=== GIVEN RECORDS ===

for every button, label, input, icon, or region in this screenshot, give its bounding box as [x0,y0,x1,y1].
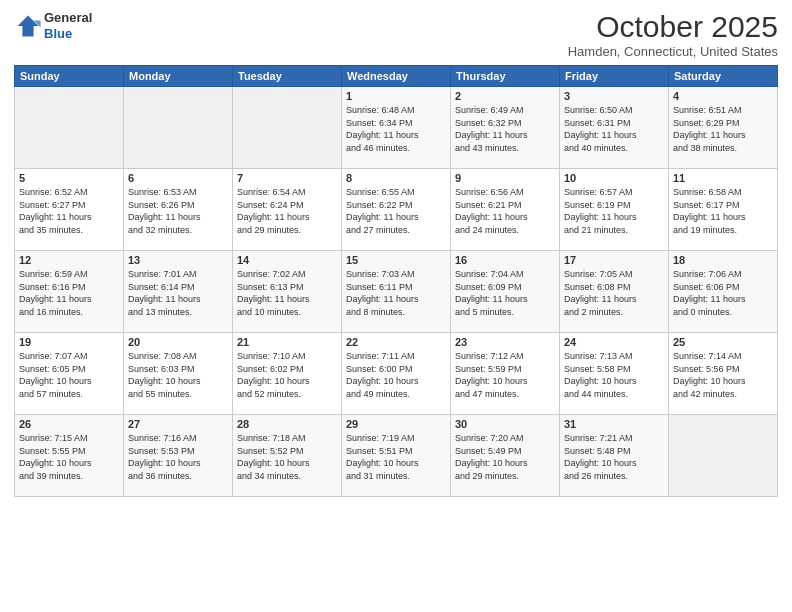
weekday-header-friday: Friday [560,66,669,87]
day-info: Sunrise: 6:54 AM Sunset: 6:24 PM Dayligh… [237,186,337,236]
header: General Blue October 2025 Hamden, Connec… [14,10,778,59]
calendar-cell: 16Sunrise: 7:04 AM Sunset: 6:09 PM Dayli… [451,251,560,333]
day-number: 25 [673,336,773,348]
weekday-header-saturday: Saturday [669,66,778,87]
day-info: Sunrise: 7:13 AM Sunset: 5:58 PM Dayligh… [564,350,664,400]
day-number: 20 [128,336,228,348]
title-area: October 2025 Hamden, Connecticut, United… [568,10,778,59]
logo-blue-text: Blue [44,26,92,42]
calendar-week-3: 12Sunrise: 6:59 AM Sunset: 6:16 PM Dayli… [15,251,778,333]
day-number: 17 [564,254,664,266]
day-info: Sunrise: 7:19 AM Sunset: 5:51 PM Dayligh… [346,432,446,482]
day-info: Sunrise: 7:12 AM Sunset: 5:59 PM Dayligh… [455,350,555,400]
day-number: 1 [346,90,446,102]
calendar-cell: 17Sunrise: 7:05 AM Sunset: 6:08 PM Dayli… [560,251,669,333]
calendar-cell: 25Sunrise: 7:14 AM Sunset: 5:56 PM Dayli… [669,333,778,415]
calendar-week-5: 26Sunrise: 7:15 AM Sunset: 5:55 PM Dayli… [15,415,778,497]
day-number: 28 [237,418,337,430]
calendar-cell: 2Sunrise: 6:49 AM Sunset: 6:32 PM Daylig… [451,87,560,169]
day-info: Sunrise: 7:01 AM Sunset: 6:14 PM Dayligh… [128,268,228,318]
day-info: Sunrise: 6:56 AM Sunset: 6:21 PM Dayligh… [455,186,555,236]
day-info: Sunrise: 7:10 AM Sunset: 6:02 PM Dayligh… [237,350,337,400]
day-info: Sunrise: 6:57 AM Sunset: 6:19 PM Dayligh… [564,186,664,236]
day-info: Sunrise: 7:16 AM Sunset: 5:53 PM Dayligh… [128,432,228,482]
day-number: 7 [237,172,337,184]
day-info: Sunrise: 6:52 AM Sunset: 6:27 PM Dayligh… [19,186,119,236]
day-number: 9 [455,172,555,184]
day-number: 2 [455,90,555,102]
day-number: 10 [564,172,664,184]
day-number: 26 [19,418,119,430]
day-info: Sunrise: 7:04 AM Sunset: 6:09 PM Dayligh… [455,268,555,318]
calendar-cell: 11Sunrise: 6:58 AM Sunset: 6:17 PM Dayli… [669,169,778,251]
calendar-cell: 20Sunrise: 7:08 AM Sunset: 6:03 PM Dayli… [124,333,233,415]
calendar-cell: 9Sunrise: 6:56 AM Sunset: 6:21 PM Daylig… [451,169,560,251]
calendar-cell: 29Sunrise: 7:19 AM Sunset: 5:51 PM Dayli… [342,415,451,497]
calendar-cell: 26Sunrise: 7:15 AM Sunset: 5:55 PM Dayli… [15,415,124,497]
day-info: Sunrise: 7:03 AM Sunset: 6:11 PM Dayligh… [346,268,446,318]
day-number: 31 [564,418,664,430]
calendar-cell: 4Sunrise: 6:51 AM Sunset: 6:29 PM Daylig… [669,87,778,169]
calendar-cell: 30Sunrise: 7:20 AM Sunset: 5:49 PM Dayli… [451,415,560,497]
calendar-cell: 21Sunrise: 7:10 AM Sunset: 6:02 PM Dayli… [233,333,342,415]
day-info: Sunrise: 7:18 AM Sunset: 5:52 PM Dayligh… [237,432,337,482]
calendar-cell [669,415,778,497]
calendar-cell: 13Sunrise: 7:01 AM Sunset: 6:14 PM Dayli… [124,251,233,333]
calendar-cell: 1Sunrise: 6:48 AM Sunset: 6:34 PM Daylig… [342,87,451,169]
calendar-cell: 6Sunrise: 6:53 AM Sunset: 6:26 PM Daylig… [124,169,233,251]
svg-marker-0 [18,15,39,36]
subtitle: Hamden, Connecticut, United States [568,44,778,59]
calendar-cell: 10Sunrise: 6:57 AM Sunset: 6:19 PM Dayli… [560,169,669,251]
weekday-header-wednesday: Wednesday [342,66,451,87]
day-number: 8 [346,172,446,184]
day-number: 16 [455,254,555,266]
page: General Blue October 2025 Hamden, Connec… [0,0,792,612]
logo-text: General Blue [44,10,92,41]
day-number: 24 [564,336,664,348]
weekday-header-sunday: Sunday [15,66,124,87]
logo-icon [14,12,42,40]
weekday-header-thursday: Thursday [451,66,560,87]
calendar-cell: 24Sunrise: 7:13 AM Sunset: 5:58 PM Dayli… [560,333,669,415]
calendar-cell: 22Sunrise: 7:11 AM Sunset: 6:00 PM Dayli… [342,333,451,415]
logo: General Blue [14,10,92,41]
calendar-cell: 15Sunrise: 7:03 AM Sunset: 6:11 PM Dayli… [342,251,451,333]
day-info: Sunrise: 7:08 AM Sunset: 6:03 PM Dayligh… [128,350,228,400]
day-info: Sunrise: 6:50 AM Sunset: 6:31 PM Dayligh… [564,104,664,154]
day-info: Sunrise: 6:53 AM Sunset: 6:26 PM Dayligh… [128,186,228,236]
day-info: Sunrise: 7:02 AM Sunset: 6:13 PM Dayligh… [237,268,337,318]
month-title: October 2025 [568,10,778,44]
calendar-cell [124,87,233,169]
day-number: 30 [455,418,555,430]
calendar-cell [15,87,124,169]
day-info: Sunrise: 7:20 AM Sunset: 5:49 PM Dayligh… [455,432,555,482]
day-number: 27 [128,418,228,430]
day-number: 4 [673,90,773,102]
day-number: 12 [19,254,119,266]
day-info: Sunrise: 7:11 AM Sunset: 6:00 PM Dayligh… [346,350,446,400]
day-number: 13 [128,254,228,266]
day-info: Sunrise: 7:06 AM Sunset: 6:06 PM Dayligh… [673,268,773,318]
day-info: Sunrise: 7:05 AM Sunset: 6:08 PM Dayligh… [564,268,664,318]
day-info: Sunrise: 7:14 AM Sunset: 5:56 PM Dayligh… [673,350,773,400]
day-info: Sunrise: 6:48 AM Sunset: 6:34 PM Dayligh… [346,104,446,154]
calendar-cell: 5Sunrise: 6:52 AM Sunset: 6:27 PM Daylig… [15,169,124,251]
calendar-cell: 12Sunrise: 6:59 AM Sunset: 6:16 PM Dayli… [15,251,124,333]
calendar-cell: 31Sunrise: 7:21 AM Sunset: 5:48 PM Dayli… [560,415,669,497]
calendar-week-2: 5Sunrise: 6:52 AM Sunset: 6:27 PM Daylig… [15,169,778,251]
weekday-header-tuesday: Tuesday [233,66,342,87]
weekday-header-row: SundayMondayTuesdayWednesdayThursdayFrid… [15,66,778,87]
weekday-header-monday: Monday [124,66,233,87]
day-number: 11 [673,172,773,184]
calendar-week-1: 1Sunrise: 6:48 AM Sunset: 6:34 PM Daylig… [15,87,778,169]
calendar-cell: 23Sunrise: 7:12 AM Sunset: 5:59 PM Dayli… [451,333,560,415]
day-info: Sunrise: 6:51 AM Sunset: 6:29 PM Dayligh… [673,104,773,154]
day-number: 21 [237,336,337,348]
day-number: 29 [346,418,446,430]
day-info: Sunrise: 7:07 AM Sunset: 6:05 PM Dayligh… [19,350,119,400]
day-info: Sunrise: 6:59 AM Sunset: 6:16 PM Dayligh… [19,268,119,318]
day-number: 23 [455,336,555,348]
calendar-cell: 8Sunrise: 6:55 AM Sunset: 6:22 PM Daylig… [342,169,451,251]
calendar-cell [233,87,342,169]
day-number: 5 [19,172,119,184]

===

TASK INSTRUCTIONS :: Return all the material exactly, pictures excluded.

EXERCISE OUTPUT ::
for every button, label, input, icon, or region in this screenshot, give its bounding box as [x0,y0,x1,y1].
weekday-header-friday: Friday [560,66,669,87]
day-info: Sunrise: 6:54 AM Sunset: 6:24 PM Dayligh… [237,186,337,236]
header: General Blue October 2025 Hamden, Connec… [14,10,778,59]
calendar-cell: 16Sunrise: 7:04 AM Sunset: 6:09 PM Dayli… [451,251,560,333]
day-number: 25 [673,336,773,348]
weekday-header-saturday: Saturday [669,66,778,87]
day-info: Sunrise: 7:13 AM Sunset: 5:58 PM Dayligh… [564,350,664,400]
day-number: 20 [128,336,228,348]
title-area: October 2025 Hamden, Connecticut, United… [568,10,778,59]
logo-blue-text: Blue [44,26,92,42]
calendar-week-3: 12Sunrise: 6:59 AM Sunset: 6:16 PM Dayli… [15,251,778,333]
day-number: 17 [564,254,664,266]
day-info: Sunrise: 7:19 AM Sunset: 5:51 PM Dayligh… [346,432,446,482]
day-info: Sunrise: 7:12 AM Sunset: 5:59 PM Dayligh… [455,350,555,400]
day-number: 1 [346,90,446,102]
calendar-cell: 17Sunrise: 7:05 AM Sunset: 6:08 PM Dayli… [560,251,669,333]
calendar-cell: 25Sunrise: 7:14 AM Sunset: 5:56 PM Dayli… [669,333,778,415]
calendar-week-5: 26Sunrise: 7:15 AM Sunset: 5:55 PM Dayli… [15,415,778,497]
day-number: 28 [237,418,337,430]
calendar-cell: 2Sunrise: 6:49 AM Sunset: 6:32 PM Daylig… [451,87,560,169]
day-info: Sunrise: 7:01 AM Sunset: 6:14 PM Dayligh… [128,268,228,318]
day-info: Sunrise: 6:56 AM Sunset: 6:21 PM Dayligh… [455,186,555,236]
day-info: Sunrise: 7:10 AM Sunset: 6:02 PM Dayligh… [237,350,337,400]
day-info: Sunrise: 6:57 AM Sunset: 6:19 PM Dayligh… [564,186,664,236]
day-info: Sunrise: 7:16 AM Sunset: 5:53 PM Dayligh… [128,432,228,482]
day-number: 7 [237,172,337,184]
day-info: Sunrise: 6:52 AM Sunset: 6:27 PM Dayligh… [19,186,119,236]
day-number: 9 [455,172,555,184]
day-number: 2 [455,90,555,102]
day-number: 10 [564,172,664,184]
day-number: 26 [19,418,119,430]
day-info: Sunrise: 7:04 AM Sunset: 6:09 PM Dayligh… [455,268,555,318]
calendar-cell: 11Sunrise: 6:58 AM Sunset: 6:17 PM Dayli… [669,169,778,251]
calendar-cell: 20Sunrise: 7:08 AM Sunset: 6:03 PM Dayli… [124,333,233,415]
calendar-cell: 9Sunrise: 6:56 AM Sunset: 6:21 PM Daylig… [451,169,560,251]
calendar-cell: 29Sunrise: 7:19 AM Sunset: 5:51 PM Dayli… [342,415,451,497]
calendar-cell: 26Sunrise: 7:15 AM Sunset: 5:55 PM Dayli… [15,415,124,497]
day-info: Sunrise: 7:03 AM Sunset: 6:11 PM Dayligh… [346,268,446,318]
day-number: 31 [564,418,664,430]
calendar-cell: 4Sunrise: 6:51 AM Sunset: 6:29 PM Daylig… [669,87,778,169]
calendar-cell: 30Sunrise: 7:20 AM Sunset: 5:49 PM Dayli… [451,415,560,497]
calendar-cell: 21Sunrise: 7:10 AM Sunset: 6:02 PM Dayli… [233,333,342,415]
day-info: Sunrise: 7:18 AM Sunset: 5:52 PM Dayligh… [237,432,337,482]
calendar-cell [669,415,778,497]
calendar-cell: 13Sunrise: 7:01 AM Sunset: 6:14 PM Dayli… [124,251,233,333]
calendar-cell: 1Sunrise: 6:48 AM Sunset: 6:34 PM Daylig… [342,87,451,169]
calendar-cell: 6Sunrise: 6:53 AM Sunset: 6:26 PM Daylig… [124,169,233,251]
svg-marker-0 [18,15,39,36]
subtitle: Hamden, Connecticut, United States [568,44,778,59]
calendar-cell: 10Sunrise: 6:57 AM Sunset: 6:19 PM Dayli… [560,169,669,251]
weekday-header-wednesday: Wednesday [342,66,451,87]
day-number: 8 [346,172,446,184]
day-number: 16 [455,254,555,266]
page: General Blue October 2025 Hamden, Connec… [0,0,792,612]
logo-text: General Blue [44,10,92,41]
day-number: 24 [564,336,664,348]
weekday-header-sunday: Sunday [15,66,124,87]
logo-icon [14,12,42,40]
weekday-header-thursday: Thursday [451,66,560,87]
calendar-cell: 24Sunrise: 7:13 AM Sunset: 5:58 PM Dayli… [560,333,669,415]
calendar-cell: 22Sunrise: 7:11 AM Sunset: 6:00 PM Dayli… [342,333,451,415]
logo: General Blue [14,10,92,41]
calendar-cell: 15Sunrise: 7:03 AM Sunset: 6:11 PM Dayli… [342,251,451,333]
day-info: Sunrise: 7:08 AM Sunset: 6:03 PM Dayligh… [128,350,228,400]
day-info: Sunrise: 6:50 AM Sunset: 6:31 PM Dayligh… [564,104,664,154]
day-info: Sunrise: 6:53 AM Sunset: 6:26 PM Dayligh… [128,186,228,236]
day-info: Sunrise: 7:02 AM Sunset: 6:13 PM Dayligh… [237,268,337,318]
month-title: October 2025 [568,10,778,44]
calendar-cell [124,87,233,169]
day-number: 30 [455,418,555,430]
calendar-cell [15,87,124,169]
day-info: Sunrise: 7:20 AM Sunset: 5:49 PM Dayligh… [455,432,555,482]
day-number: 27 [128,418,228,430]
day-number: 4 [673,90,773,102]
day-number: 12 [19,254,119,266]
day-info: Sunrise: 7:11 AM Sunset: 6:00 PM Dayligh… [346,350,446,400]
day-number: 13 [128,254,228,266]
day-info: Sunrise: 7:06 AM Sunset: 6:06 PM Dayligh… [673,268,773,318]
day-info: Sunrise: 7:05 AM Sunset: 6:08 PM Dayligh… [564,268,664,318]
day-info: Sunrise: 7:14 AM Sunset: 5:56 PM Dayligh… [673,350,773,400]
day-info: Sunrise: 6:48 AM Sunset: 6:34 PM Dayligh… [346,104,446,154]
calendar-cell: 5Sunrise: 6:52 AM Sunset: 6:27 PM Daylig… [15,169,124,251]
calendar-cell: 12Sunrise: 6:59 AM Sunset: 6:16 PM Dayli… [15,251,124,333]
calendar-cell: 31Sunrise: 7:21 AM Sunset: 5:48 PM Dayli… [560,415,669,497]
calendar-week-2: 5Sunrise: 6:52 AM Sunset: 6:27 PM Daylig… [15,169,778,251]
weekday-header-tuesday: Tuesday [233,66,342,87]
weekday-header-row: SundayMondayTuesdayWednesdayThursdayFrid… [15,66,778,87]
weekday-header-monday: Monday [124,66,233,87]
day-number: 11 [673,172,773,184]
calendar-week-1: 1Sunrise: 6:48 AM Sunset: 6:34 PM Daylig… [15,87,778,169]
calendar-cell: 23Sunrise: 7:12 AM Sunset: 5:59 PM Dayli… [451,333,560,415]
day-info: Sunrise: 6:51 AM Sunset: 6:29 PM Dayligh… [673,104,773,154]
day-number: 21 [237,336,337,348]
day-number: 29 [346,418,446,430]
day-info: Sunrise: 7:07 AM Sunset: 6:05 PM Dayligh… [19,350,119,400]
day-info: Sunrise: 6:59 AM Sunset: 6:16 PM Dayligh… [19,268,119,318]
day-number: 23 [455,336,555,348]
calendar-cell: 8Sunrise: 6:55 AM Sunset: 6:22 PM Daylig… [342,169,451,251]
calendar-cell [233,87,342,169]
day-number: 5 [19,172,119,184]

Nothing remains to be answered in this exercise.